Mortality rate was nil. The conversion rate to open was 1 %. Intra-operative diagnosis of hiatal hernia occured in 41 patients (42.7 %). Mesh-related complications were none. Perioperative complications occurred in four patients (4.1 %). After 19- to 21-month follow-up, GERD symptom remission occurred in 89 % of patients. GERD symptoms were detected postoperatively in eight patients: six in group A (five symptomatic and radiological recurrences and one persistent) and two in group B (one persistent and one de novo GERD) (P < 0.05).

CONCLUSIONS

The synthetic absorbable mesh offers an effective option for crural repair during LSG with no clinical recurrences at 19 months. The midterm results of this prospective comparative study evaluating two different technical options for cruroplasty confirm that the simultaneous procedures are safe and cruroplasty is effective in mild-to-moderate GERD control .

摘要

背景

除腹腔镜袖状胃切除术(LSG)外,缝合膈肌裂孔是同步治疗病态肥胖症和食管裂孔缺损的一种有效选择,在体重减轻和胃食管反流病(GERD)症状控制方面能取得良好效果。
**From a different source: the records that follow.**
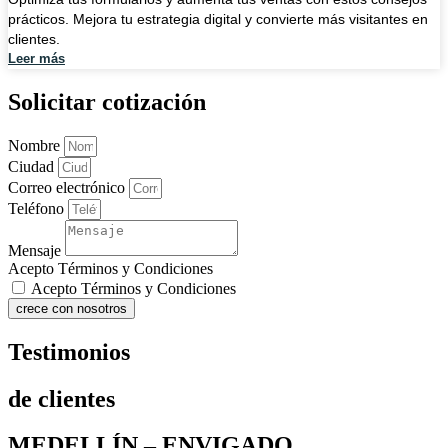
prácticos. Mejora tu estrategia digital y convierte más visitantes en
clientes.
Leer más
Solicitar cotización
Nombre
Ciudad
Correo electrónico
Teléfono
Mensaje
Acepto Términos y Condiciones
Acepto Términos y Condiciones
crece con nosotros
Testimonios
de clientes
MEDELLÍN – ENVIGADO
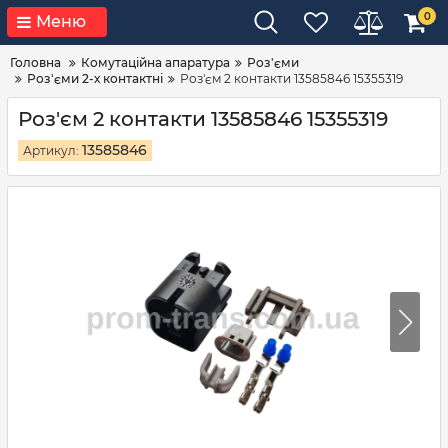
0
Меню
Головна
Комутаційна апаратура
Роз'єми
Роз'єми 2-х контактні
Роз'єм 2 контакти 13585846 15355319
Роз'єм 2 контакти 13585846 15355319
13585846
Артикул:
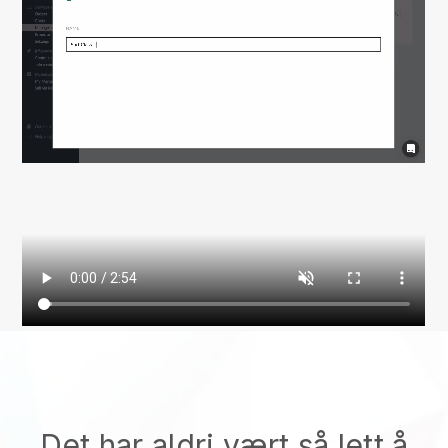
Det har aldri vært så lett å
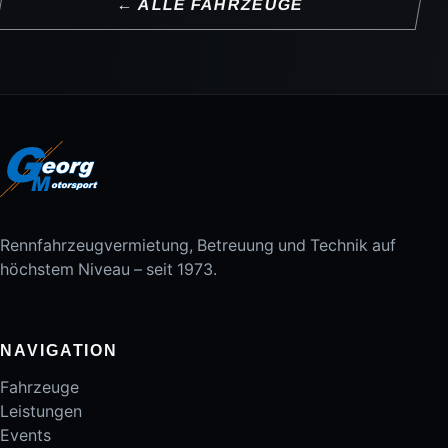
← ALLE FAHRZEUGE
Rennfahrzeugvermietung, Betreuung und Technik auf
höchstem Niveau – seit 1973.
NAVIGATION
Fahrzeuge
Leistungen
Events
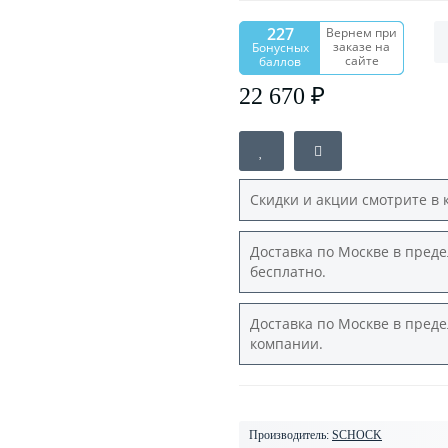
227
Вернем при
заказе на
Бонусных
сайте
баллов
22 670 ₽
Скидки и акции смотрите в 
Доставка по Москве в преде
бесплатно.
Доставка по Москве в преде
компании.
Производитель:
SCHOCK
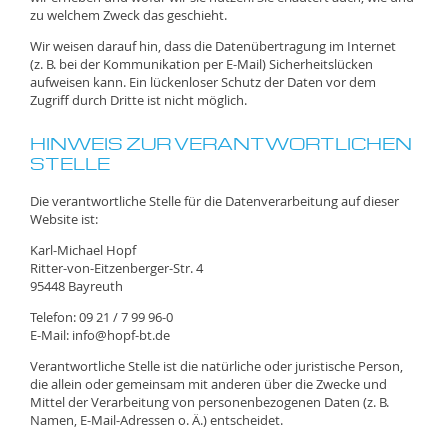
zu welchem Zweck das geschieht.
Wir weisen darauf hin, dass die Datenübertragung im Internet
(z. B. bei der Kommunikation per E-Mail) Sicherheitslücken
aufweisen kann. Ein lückenloser Schutz der Daten vor dem
Zugriff durch Dritte ist nicht möglich.
HINWEIS ZUR VERANTWORTLICHEN
STELLE
Die verantwortliche Stelle für die Datenverarbeitung auf dieser
Website ist:
Karl-Michael Hopf
Ritter-von-Eitzenberger-Str. 4
95448 Bayreuth
Telefon: 09 21 / 7 99 96-0
E-Mail: info@hopf-bt.de
Verantwortliche Stelle ist die natürliche oder juristische Person,
die allein oder gemeinsam mit anderen über die Zwecke und
Mittel der Verarbeitung von personenbezogenen Daten (z. B.
Namen, E-Mail-Adressen o. Ä.) entscheidet.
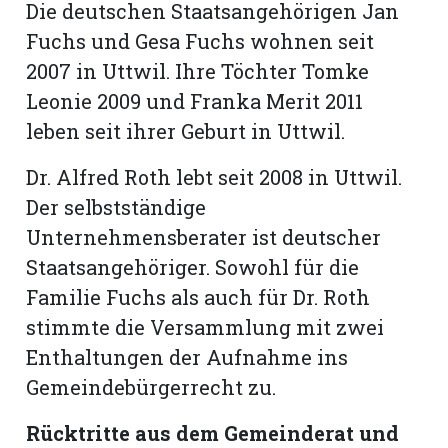
Die deutschen Staatsangehörigen Jan
Fuchs und Gesa Fuchs wohnen seit
2007 in Uttwil. Ihre Töchter Tomke
Leonie 2009 und Franka Merit 2011
leben seit ihrer Geburt in Uttwil.
Dr. Alfred Roth lebt seit 2008 in Uttwil.
Der selbstständige
Unternehmensberater ist deutscher
Staatsangehöriger. Sowohl für die
Familie Fuchs als auch für Dr. Roth
stimmte die Versammlung mit zwei
Enthaltungen der Aufnahme ins
Gemeindebürgerrecht zu.
Rücktritte aus dem Gemeinderat und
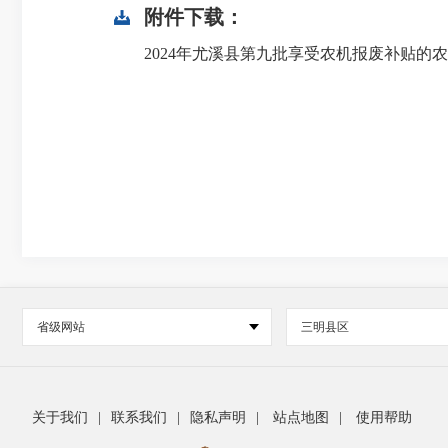
附件下载：
2024年尤溪县第九批享受农机报废补贴的农户
省级网站
三明县区
关于我们
|
联系我们
|
隐私声明
|
站点地图
|
使用帮助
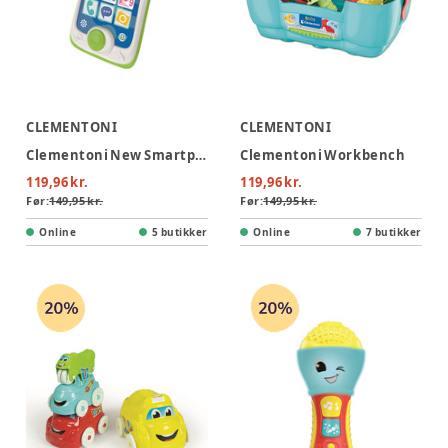
CLEMENTONI
CLEMENTONI
Clementoni New Smartphone Touch & Play
Clementoni Workbench
119,96 kr.
119,96 kr.
Før:
149,95 kr.
Før:
149,95 kr.
Online
5 butikker
Online
7 butikker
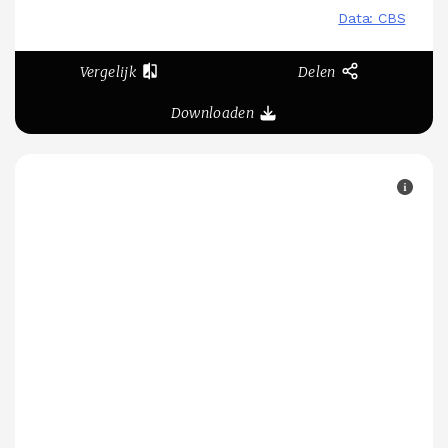
Vergelijk
Delen
Downloaden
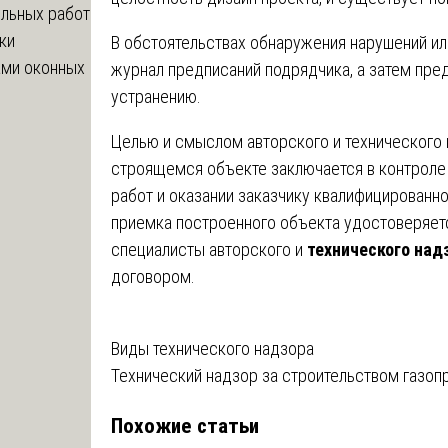
ельных работ
ки
В обстоятельствах обнаружения нарушений ил
ами оконных
журнал предписаний подрядчика, а затем пре
устранению.
Целью и смыслом авторского и технического 
строящемся объекте заключается в контроле
работ и оказании заказчику квалифицированн
приемка построенного объекта удостоверяетс
специалисты авторского и
технического над
договором.
Навигация
Виды технического надзора
Технический надзор за строительством газоп
по
Похожие статьи
записям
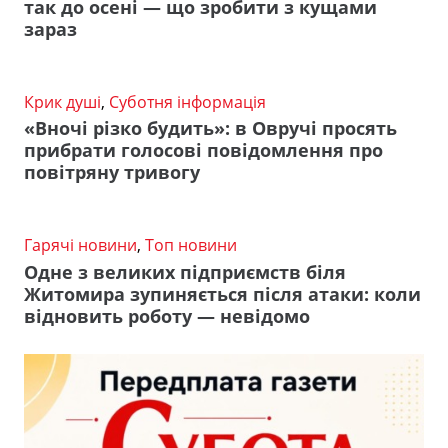
так до осені — що зробити з кущами
зараз
Крик душі
,
Суботня інформація
«Вночі різко будить»: в Овручі просять
прибрати голосові повідомлення про
повітряну тривогу
Гарячі новини
,
Топ новини
Одне з великих підприємств біля
Житомира зупиняється після атаки: коли
відновить роботу — невідомо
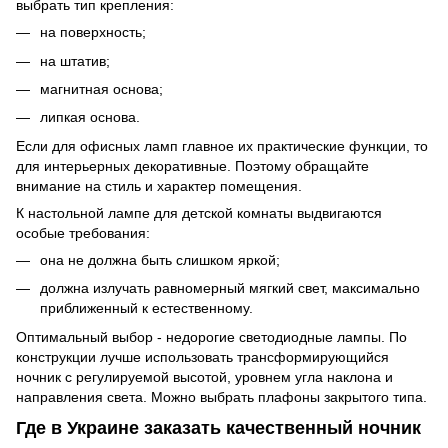
выбрать тип крепления:
на поверхность;
на штатив;
магнитная основа;
липкая основа.
Если для офисных ламп главное их практические функции, то
для интерьерных декоративные. Поэтому обращайте
внимание на стиль и характер помещения.
К настольной лампе для детской комнаты выдвигаются
особые требования:
она не должна быть слишком яркой;
должна излучать равномерный мягкий свет, максимально
приближенный к естественному.
Оптимальный выбор - недорогие светодиодные лампы. По
конструкции лучше использовать трансформирующийся
ночник с регулируемой высотой, уровнем угла наклона и
направления света. Можно выбрать плафоны закрытого типа.
Где в Украине заказать качественный ночник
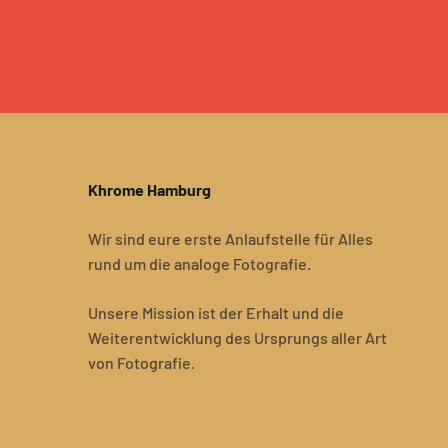
Khrome Hamburg
Wir sind eure erste Anlaufstelle für Alles
rund um die analoge Fotografie.
Unsere Mission ist der Erhalt und die
Weiterentwicklung des Ursprungs aller Art
von Fotografie.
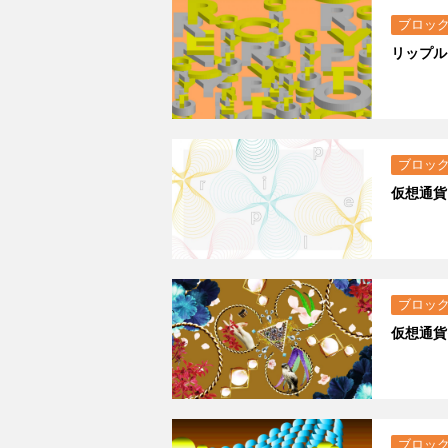
ブロッ
リップル
ブロッ
仮想通貨
ブロッ
仮想通貨
ブロッ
本前瞻性研究的目的是评估在LSG过程中使用强化膈肌成形术与同期单纯膈肌成形术组相比的安全性和有效性。

方法

研究组包括96例接受同期LSG和膈肌成形术的病态肥胖患者。A组:48例食管裂孔面积缺损<4 cm²且膈脚正常的患者(单纯后路膈肌成形术);B组:48例食管裂孔面积缺损>4 cm²且<8 cm²、右侧膈脚薄弱的患者(补片置入合成可吸收网片强化膈肌成形术)。采用罗马III标准问卷评估上消化道症状。术后出现持续或复发症状的患者进行内镜检查、影像学检查、食管24小时pH监测和高分辨率测压。

结果

死亡率为零。转为开腹手术的比例为1%。术中诊断出食管裂孔疝41例(42.7%)。无补片相关并发症。围手术期并发症发生在4例患者(4.1%)。经过19至21个月的随访,89%的患者GERD症状缓解。术后8例患者检测到GERD症状:A组6例(5例症状性和影像学复发,1例持续存在);B组2例(1例持续存在,1例新发GERD)(P<0.05)。

结论

合成可吸收网片为LSG过程中的膈肌修复提供了一种有效的选择,在19个月时无临床复发。这项前瞻性对比研究评估两种不同膈肌成形术技术方案的中期结果证实,同期手术是安全的,膈肌成形术在轻至中度GERD控制方面是有效的。